Change 799876 merged by Marostegui:

[operations/puppet@production] instances.yaml: Remove db1164 from dbctl

https://gerrit.wikimedia.org/r/799876

Change 799883 had a related patch set uploaded (by Marostegui; author: Marostegui):

[operations/puppet@production] mariadb: Move db1164 to m1

https://gerrit.wikimedia.org/r/799883

Mentioned in SAL (#wikimedia-operations) [2022-05-26T10:05:38Z] <marostegui> Stop mysql on db1117:3321 to clone db1164 T309286

Change 799883 merged by Marostegui:

[operations/puppet@production] mariadb: Move db1164 to m1

https://gerrit.wikimedia.org/r/799883

Change 799894 had a related patch set uploaded (by Jcrespo; author: Jcrespo):

[operations/puppet@production] Update dbackups check and statistics to use db1164 instead of db1128

https://gerrit.wikimedia.org/r/799894

I created an specific task for DC-Ops: T309291

Change 799901 had a related patch set uploaded (by Jcrespo; author: Jcrespo):

[operations/puppet@production] mariadb: Failover m1 primary from db1128 to db1164

https://gerrit.wikimedia.org/r/799901

Change 799915 had a related patch set uploaded (by Jcrespo; author: Jcrespo):

[operations/puppet@production] dbproxy: Add db1164 as the m1 eqiad secondary

https://gerrit.wikimedia.org/r/799915

db1164 is up and running as a replacement master.

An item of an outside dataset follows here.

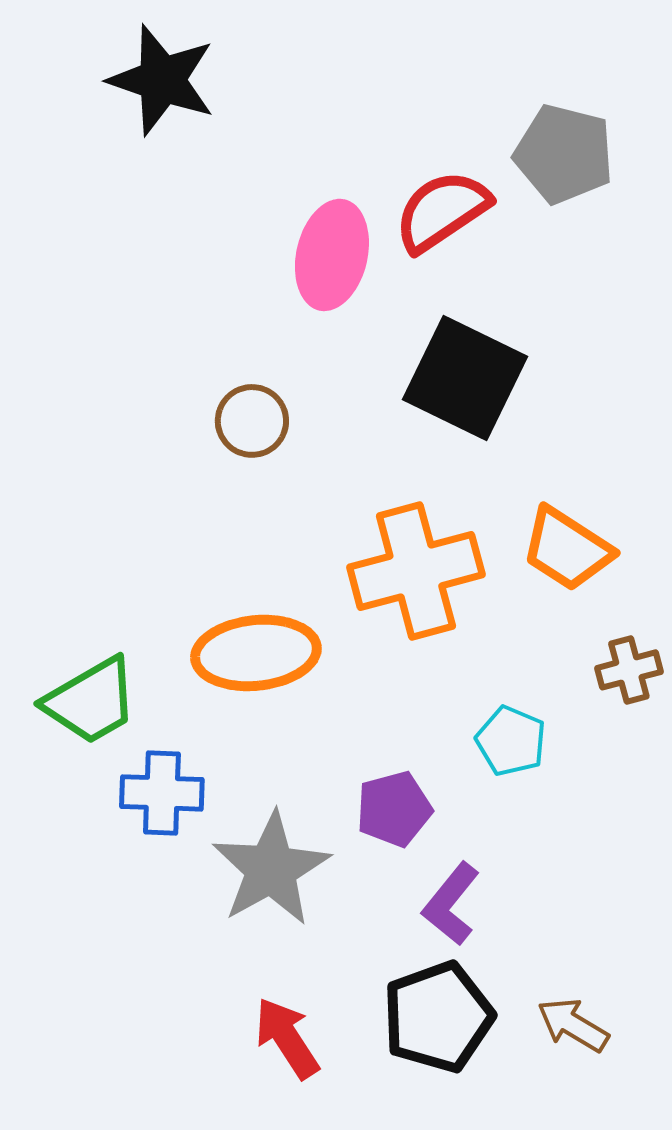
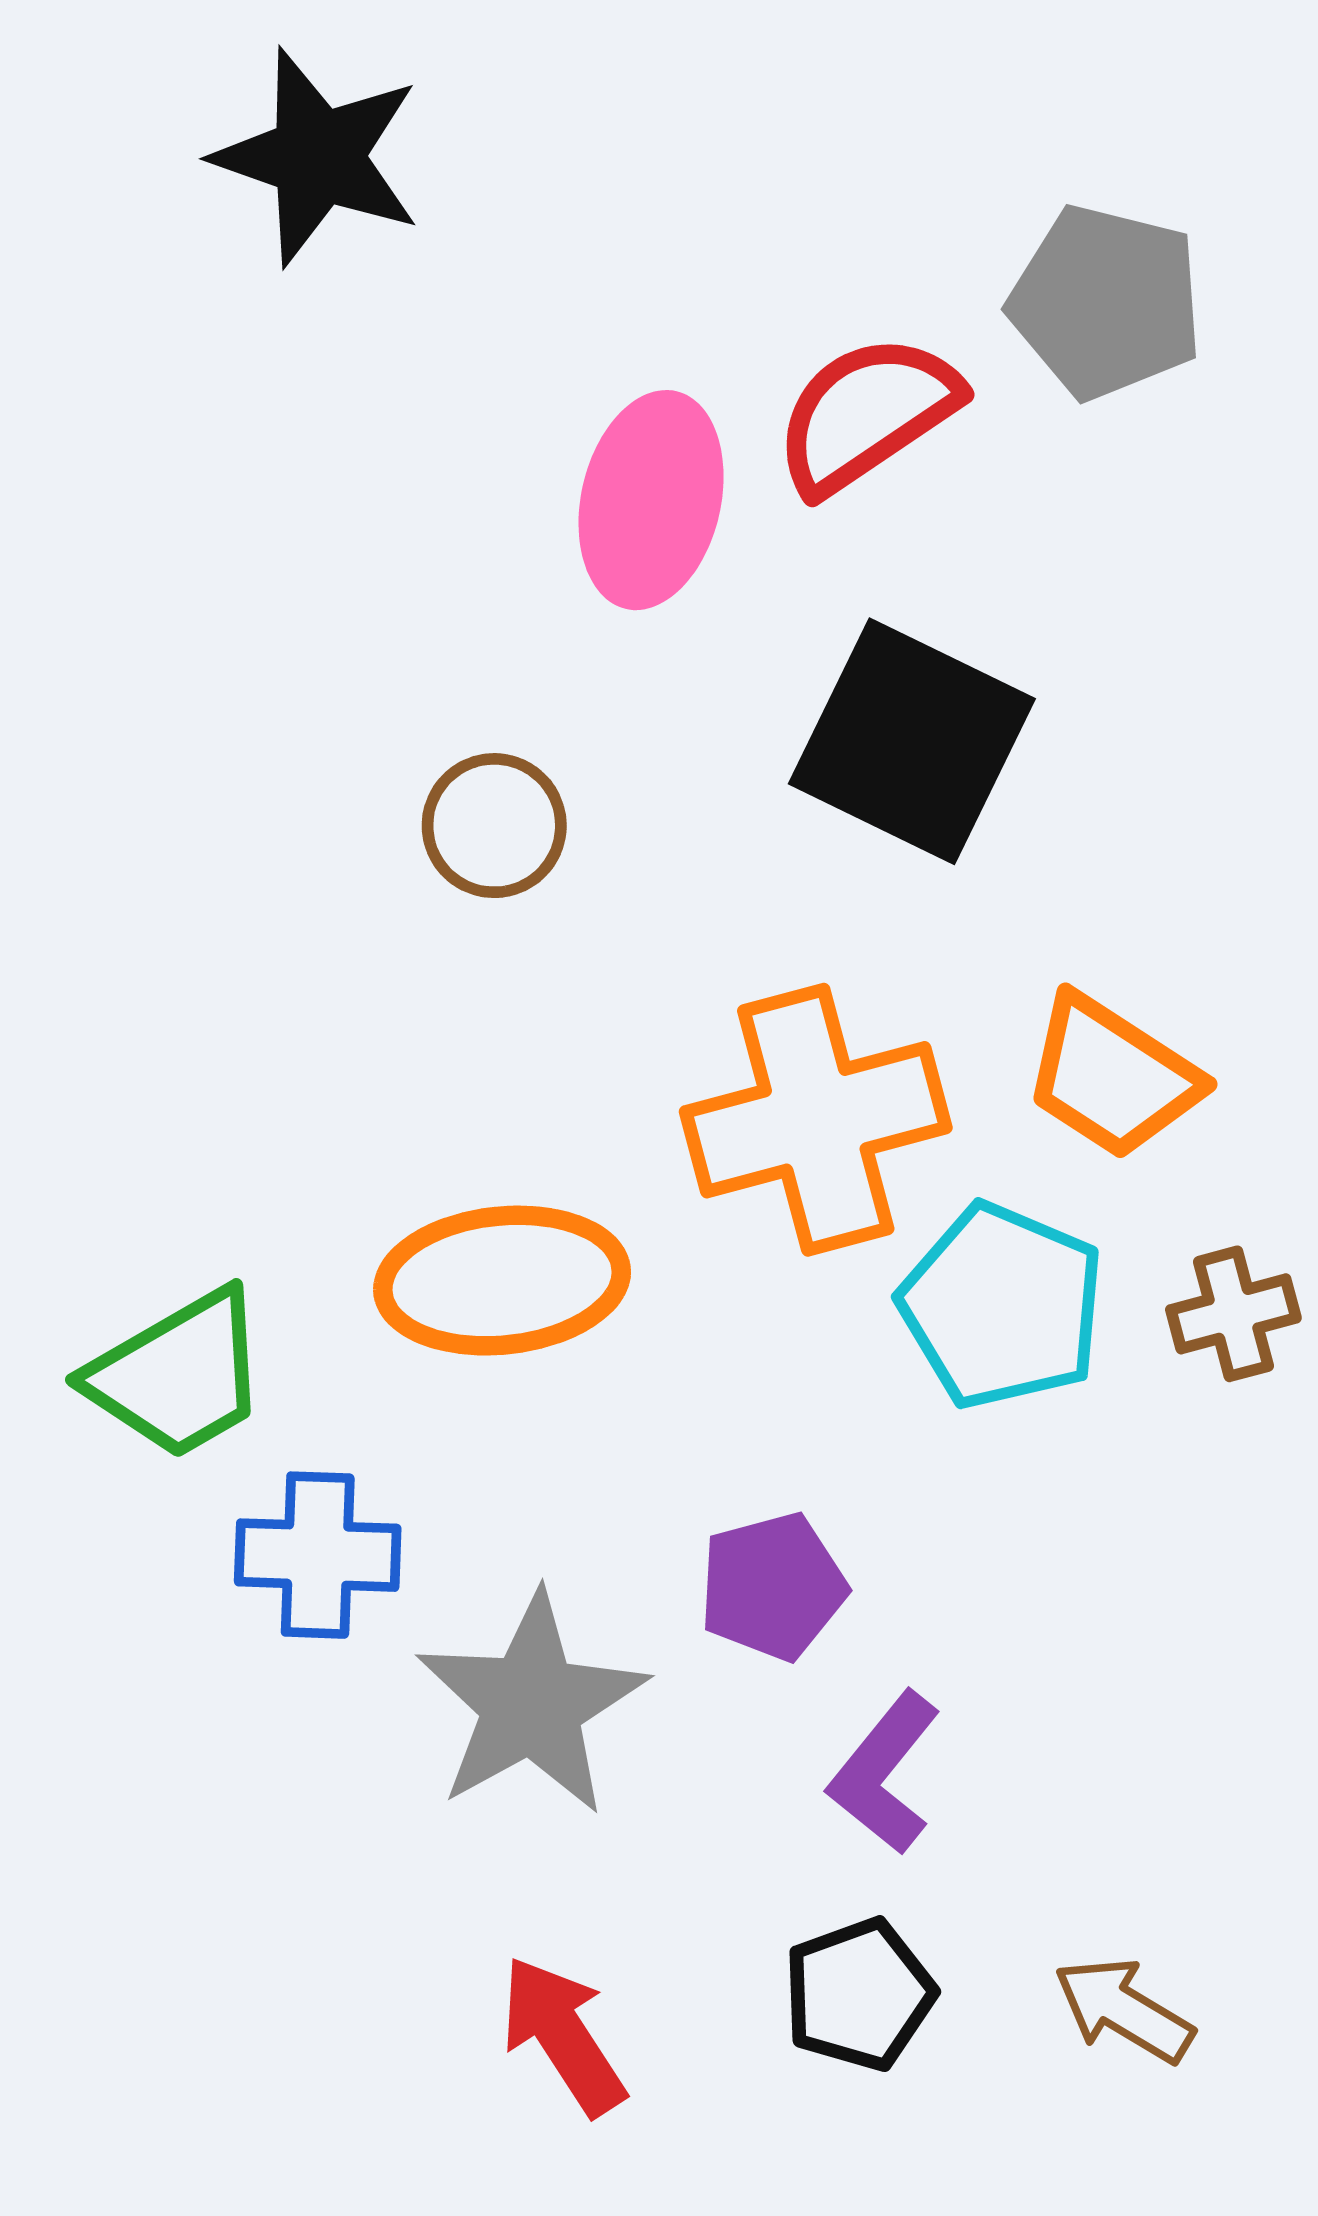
cyan pentagon: (511, 741) -> (1002, 1306), moved, size x1.5
black pentagon: (438, 1017) -> (859, 1994), size x0.7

Change 799915 merged by Marostegui:

[operations/puppet@production] dbproxy: Add db1164 as the m1 eqiad secondary

https://gerrit.wikimedia.org/r/799915

Change 799901 merged by Marostegui:

[operations/puppet@production] mariadb: Failover m1 primary from db1128 to db1164

https://gerrit.wikimedia.org/r/799901

Change 799894 merged by Jcrespo:

[operations/puppet@production] Update dbackups check and statistics to use db1164 instead of db1128

https://gerrit.wikimedia.org/r/799894

I am going to close this as fixed as the pending follow ups have their own task:

Thanks everyone, especially Jaime for all the help mitigating this crash.